Problem to work on: When you find the word "William" in a line of the entries, please copy the whole line.

Records supplied section start

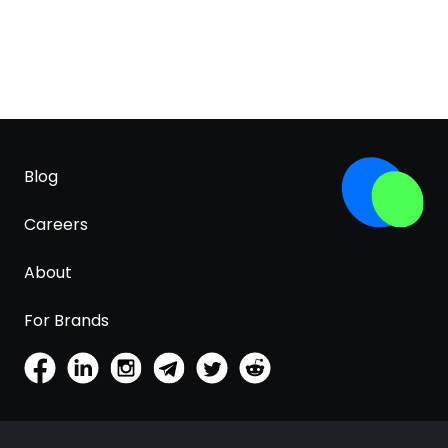
Blog
Careers
About
For Brands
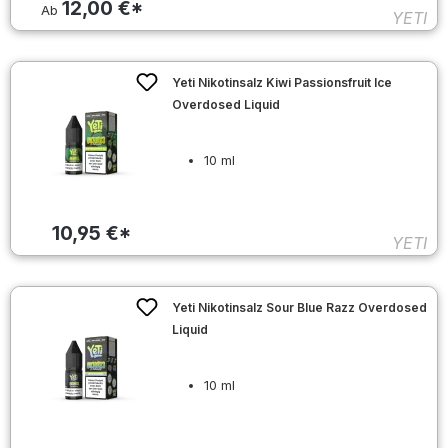
12,00 €*
Ab
YETI
Yeti Nikotinsalz Kiwi Passionsfruit Ice
Overdosed Liquid
10 ml
10,95 €*
YETI
Yeti Nikotinsalz Sour Blue Razz Overdosed
Liquid
10 ml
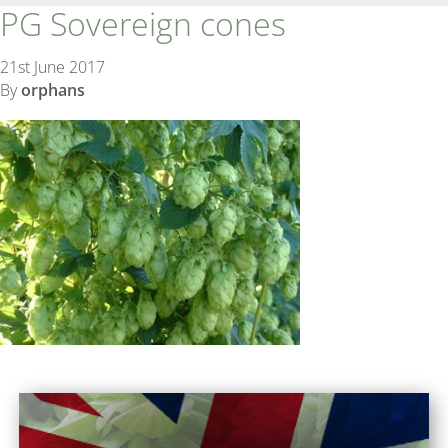
PG Sovereign cones
21st June 2017
By
orphans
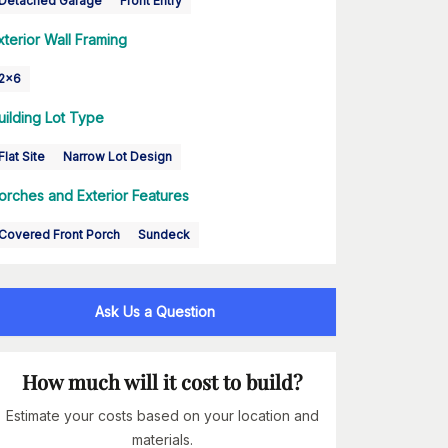
Detached Garage
Front Entry
xterior Wall Framing
2x6
uilding Lot Type
Flat Site
Narrow Lot Design
orches and Exterior Features
Covered Front Porch
Sundeck
Ask Us a Question
How much will it cost to build?
Estimate your costs based on your location and
materials.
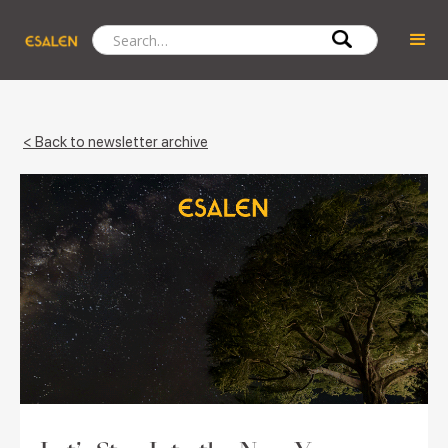
< Back to newsletter archive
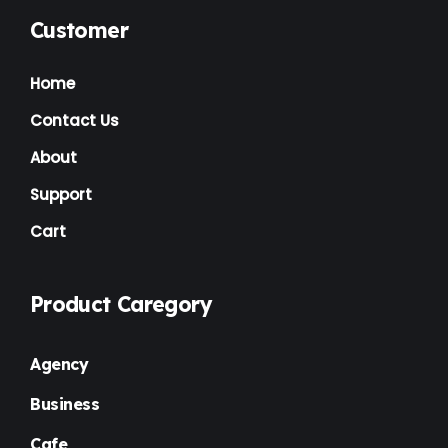
Music Artist
(1)
Customer
News
(1)
Home
NGO
(7)
Contact Us
Non Profit
(6)
About
Nursery
(3)
Support
Cart
One Page
(2)
Others
(1)
Product Caregory
Personal
(3)
Photography
(1)
Agency
Plugins
(1)
Business
Portfolio
(4)
Cafe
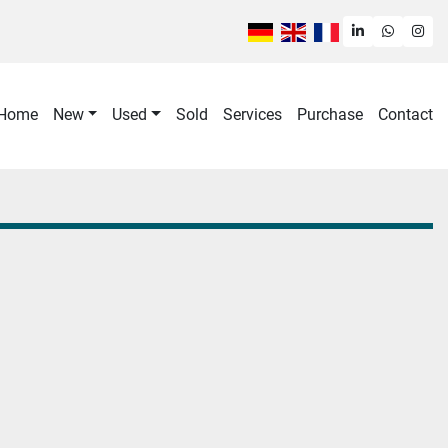
linkedin
whatsa
ins
Home
New
Used
Sold
Services
purchase
contact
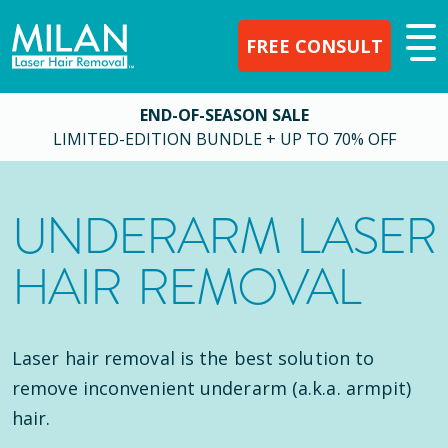
FREE CONSULT
END-OF-SEASON SALE
LIMITED-EDITION BUNDLE + UP TO 70% OFF
UNDERARM LASER
HAIR REMOVAL
Laser hair removal is the best solution to
remove inconvenient underarm (a.k.a. armpit)
hair.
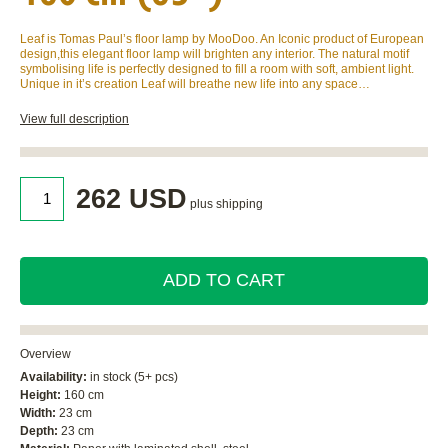
Leaf is Tomas Paul’s floor lamp by MooDoo. An Iconic product of European
design,this elegant floor lamp will brighten any interior. The natural motif
symbolising life is perfectly designed to fill a room with soft, ambient light.
Unique in it’s creation Leaf will breathe new life into any space…
View full description
262 USD
plus shipping
ADD TO CART
Overview
Availability:
in stock (5+ pcs)
Height:
160 cm
Width:
23 cm
Depth:
23 cm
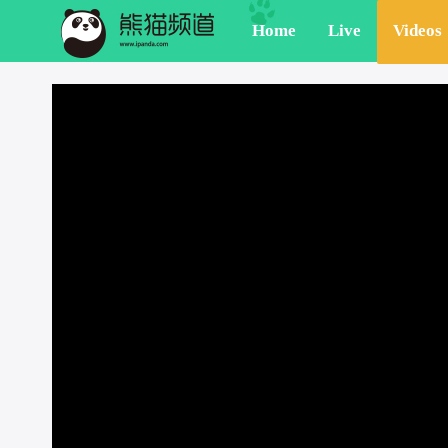
Home
Live
Videos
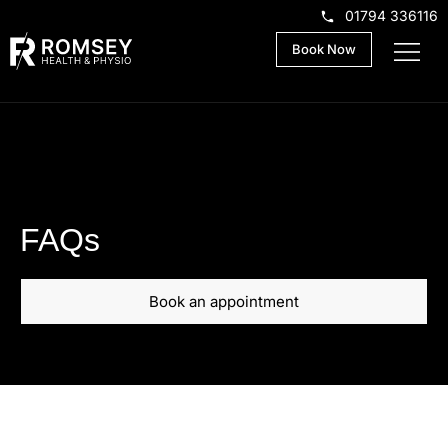
01794 336116
Book Now
FAQs
Book an appointment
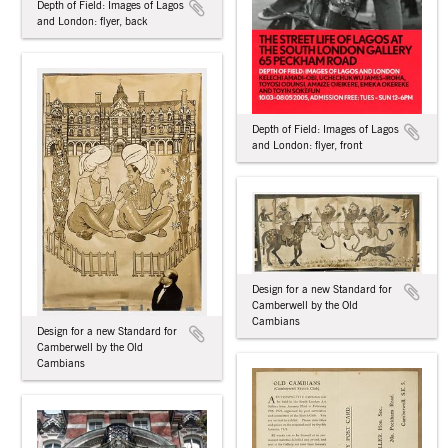
Depth of Field: Images of Lagos
and London: flyer, back
Depth of Field: Images of Lagos
and London: flyer, front
Design for a new Standard for
Camberwell by the Old
Cambians
Design for a new Standard for
Camberwell by the Old
Cambians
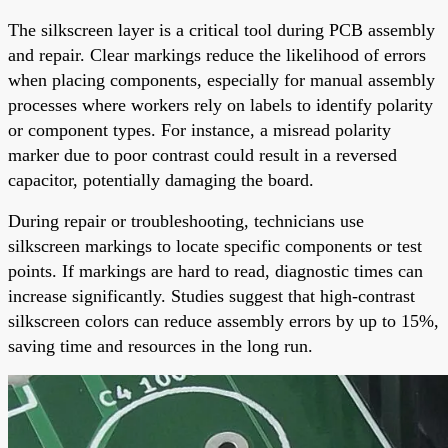
The silkscreen layer is a critical tool during PCB assembly
and repair. Clear markings reduce the likelihood of errors
when placing components, especially for manual assembly
processes where workers rely on labels to identify polarity
or component types. For instance, a misread polarity
marker due to poor contrast could result in a reversed
capacitor, potentially damaging the board.
During repair or troubleshooting, technicians use
silkscreen markings to locate specific components or test
points. If markings are hard to read, diagnostic times can
increase significantly. Studies suggest that high-contrast
silkscreen colors can reduce assembly errors by up to 15%,
saving time and resources in the long run.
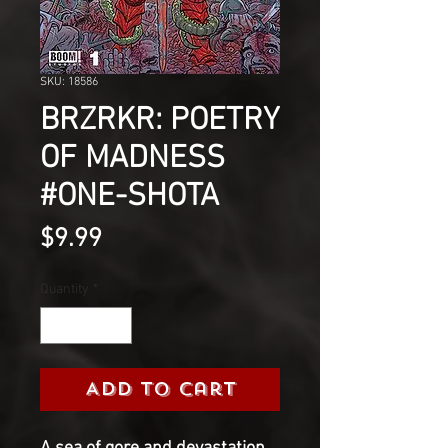
SKU: 18586
BRZRKR: POETRY
OF MADNESS
#ONE-SHOTA
Price
$9.99
Quantity
*
Add to Cart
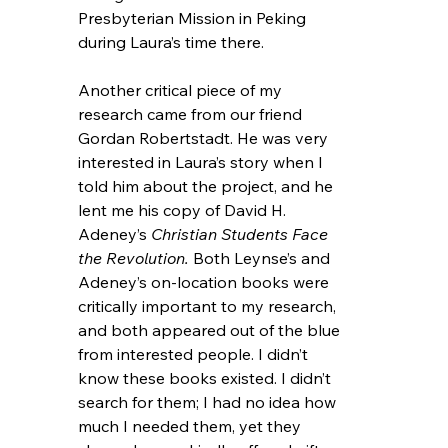
Presbyterian Mission in Peking 
during Laura’s time there.
Another critical piece of my 
research came from our friend 
Gordan Robertstadt. He was very 
interested in Laura’s story when I 
told him about the project, and he 
lent me his copy of David H. 
Adeney’s 
Christian Students Face 
the Revolution.
 Both Leynse’s and 
Adeney’s on-location books were 
critically important to my research, 
and both appeared out of the blue 
from interested people. I didn’t 
know these books existed. I didn’t 
search for them; I had no idea how 
much I needed them, yet they 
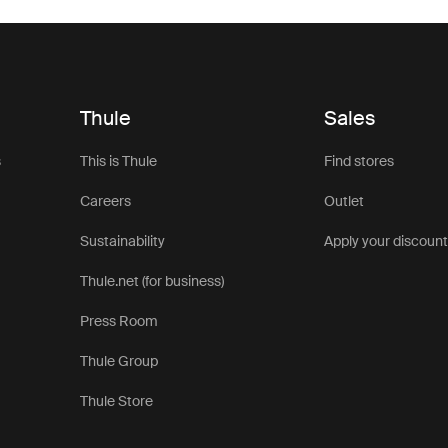
Thule
Sales
s
This is Thule
Find stores
Careers
Outlet
Sustainability
Apply your discoun
Thule.net (for business)
Press Room
Thule Group
Thule Store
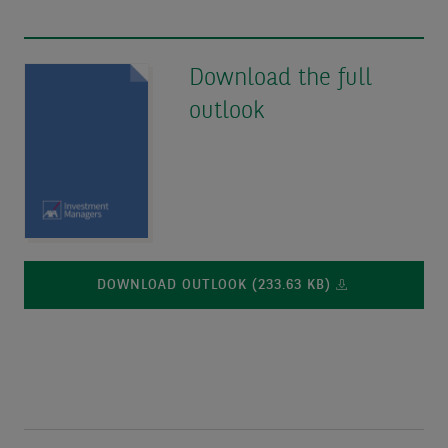
Download the full
outlook
DOWNLOAD OUTLOOK (233.63 KB)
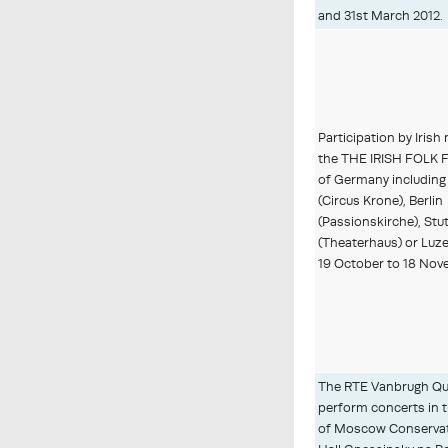
and 31st March 2012.
Participation by Irish
the THE IRISH FOLK 
of Germany includin
(Circus Krone), Berlin
(Passionskirche), Stu
(Theaterhaus) or Luz
19 October to 18 Nov
The RTE Vanbrugh Qu
perform concerts in t
of Moscow Conservat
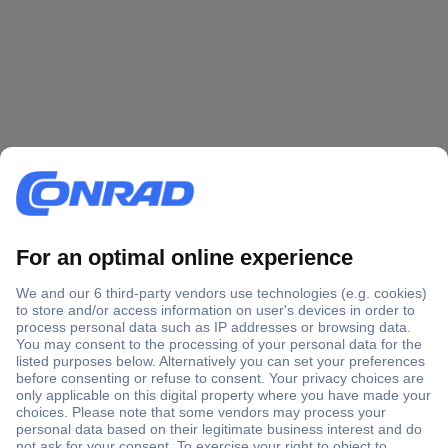
Secure Payment
Trusted Shop
Shipping within Europe
2 Years Warranty
30 Days Money Back Guarantee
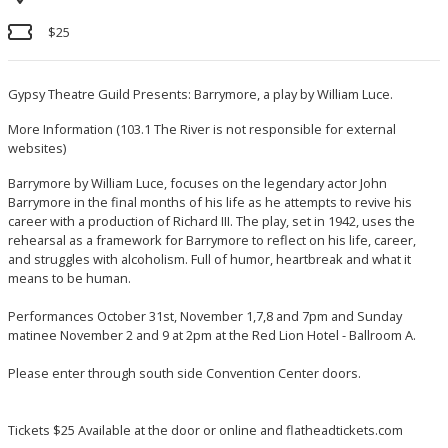
$25
Gypsy Theatre Guild Presents: Barrymore, a play by William Luce.
More Information
(103.1 The River is not responsible for external
websites)
Barrymore by William Luce, focuses on the legendary actor John
Barrymore in the final months of his life as he attempts to revive his
career with a production of Richard III. The play, set in 1942, uses the
rehearsal as a framework for Barrymore to reflect on his life, career,
and struggles with alcoholism. Full of humor, heartbreak and what it
means to be human.
Performances October 31st, November 1,7,8 and 7pm and Sunday
matinee November 2 and 9 at 2pm at the Red Lion Hotel - Ballroom A.
Please enter through south side Convention Center doors.
Tickets $25 Available at the door or online and flatheadtickets.com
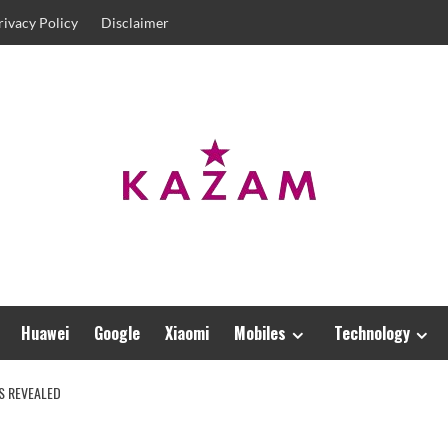
rivacy Policy
Disclaimer
Huawei
Google
Xiaomi
Mobiles
Technology
RS REVEALED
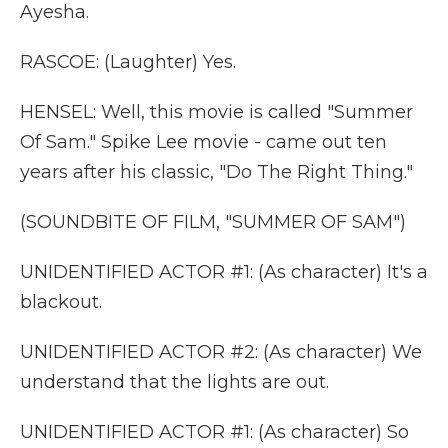
Ayesha.
RASCOE: (Laughter) Yes.
HENSEL: Well, this movie is called "Summer
Of Sam." Spike Lee movie - came out ten
years after his classic, "Do The Right Thing."
(SOUNDBITE OF FILM, "SUMMER OF SAM")
UNIDENTIFIED ACTOR #1: (As character) It's a
blackout.
UNIDENTIFIED ACTOR #2: (As character) We
understand that the lights are out.
UNIDENTIFIED ACTOR #1: (As character) So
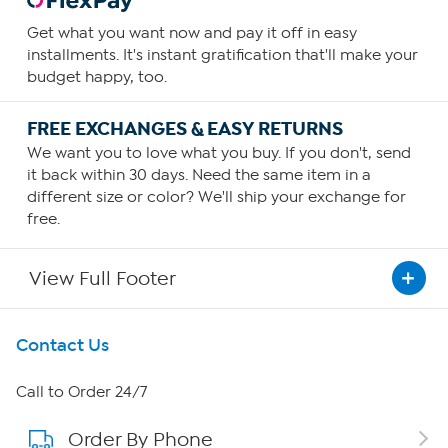
Get what you want now and pay it off in easy
installments. It's instant gratification that'll make your
budget happy, too.
FREE EXCHANGES & EASY RETURNS
We want you to love what you buy. If you don't, send
it back within 30 days. Need the same item in a
different size or color? We'll ship your exchange for
free.
View Full Footer
Get To Know Us
Contact Us
About HSN
Call to Order 24/7
Order By Phone
About QVC Group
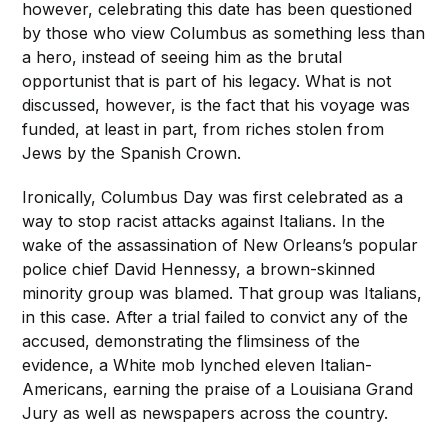
however, celebrating this date has been questioned
by those who view Columbus as something less than
a hero, instead of seeing him as the brutal
opportunist that is part of his legacy. What is not
discussed, however, is the fact that his voyage was
funded, at least in part, from riches stolen from
Jews by the Spanish Crown.
Ironically, Columbus Day was first celebrated as a
way to stop racist attacks against Italians. In the
wake of the assassination of New Orleans’s popular
police chief David Hennessy, a brown-skinned
minority group was blamed. That group was Italians,
in this case. After a trial failed to convict any of the
accused, demonstrating the flimsiness of the
evidence, a White mob lynched eleven Italian-
Americans, earning the praise of a Louisiana Grand
Jury as well as newspapers across the country.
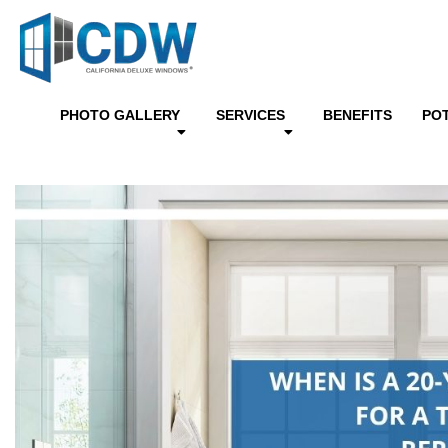
PHOTO GALLERY
SERVICES
BENEFITS
PO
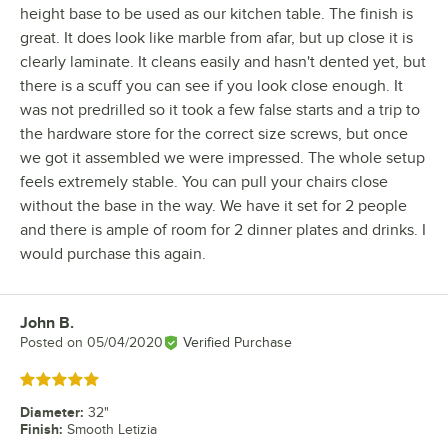
height base to be used as our kitchen table. The finish is
great. It does look like marble from afar, but up close it is
clearly laminate. It cleans easily and hasn't dented yet, but
there is a scuff you can see if you look close enough. It
was not predrilled so it took a few false starts and a trip to
the hardware store for the correct size screws, but once
we got it assembled we were impressed. The whole setup
feels extremely stable. You can pull your chairs close
without the base in the way. We have it set for 2 people
and there is ample of room for 2 dinner plates and drinks. I
would purchase this again.
John B.
Review by
Posted on
05/04/2020
Verified Purchase
Rated 5 out of 5 stars
Diameter
:
32"
Finish
:
Smooth Letizia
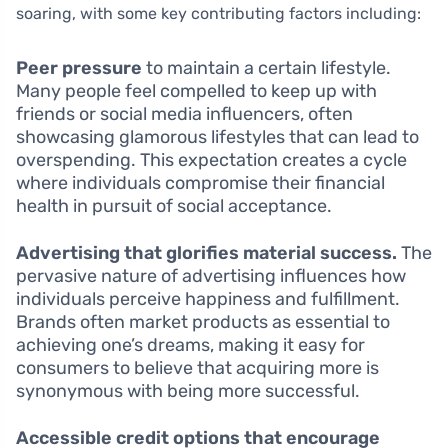
soaring, with some key contributing factors including:
Peer pressure
to maintain a certain lifestyle.
Many people feel compelled to keep up with
friends or social media influencers, often
showcasing glamorous lifestyles that can lead to
overspending. This expectation creates a cycle
where individuals compromise their financial
health in pursuit of social acceptance.
Advertising that glorifies material success.
The
pervasive nature of advertising influences how
individuals perceive happiness and fulfillment.
Brands often market products as essential to
achieving one’s dreams, making it easy for
consumers to believe that acquiring more is
synonymous with being more successful.
Accessible credit options that encourage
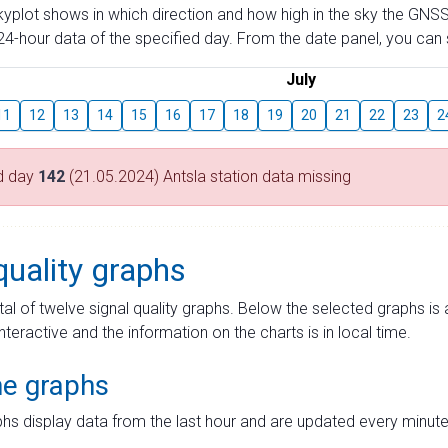
skyplot shows in which direction and how high in the sky the GNSS
4-hour data of the specified day. From the date panel, you can s
July
11
12
13
14
15
16
17
18
19
20
21
22
23
2
d day
142
(21.05.2024) Antsla station data missing
quality graphs
tal of twelve signal quality graphs. Below the selected graphs i
interactive and the information on the charts is in local time.
me graphs
hs display data from the last hour and are updated every minute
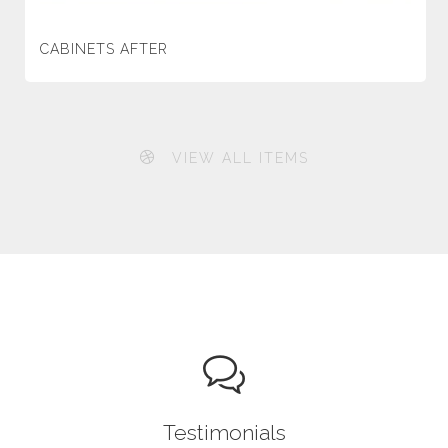
CABINETS AFTER
VIEW ALL ITEMS
Testimonials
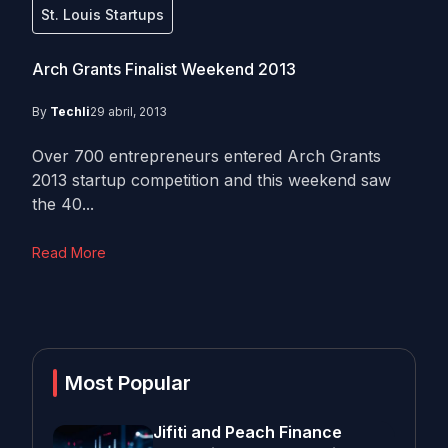
St. Louis Startups
Arch Grants Finalist Weekend 2013
By
Techli
29 abril, 2013
Over 700 entrepreneurs entered Arch Grants
2013 startup competition and this weekend saw
the 40...
Read More
Most Popular
Jifiti and Peach Finance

Records supplied section end

Solution to this problem:
Gypsy Theatre Guild Presents: Barrymore, a play by William Luce.
Barrymore by William Luce, focuses on the legendary actor John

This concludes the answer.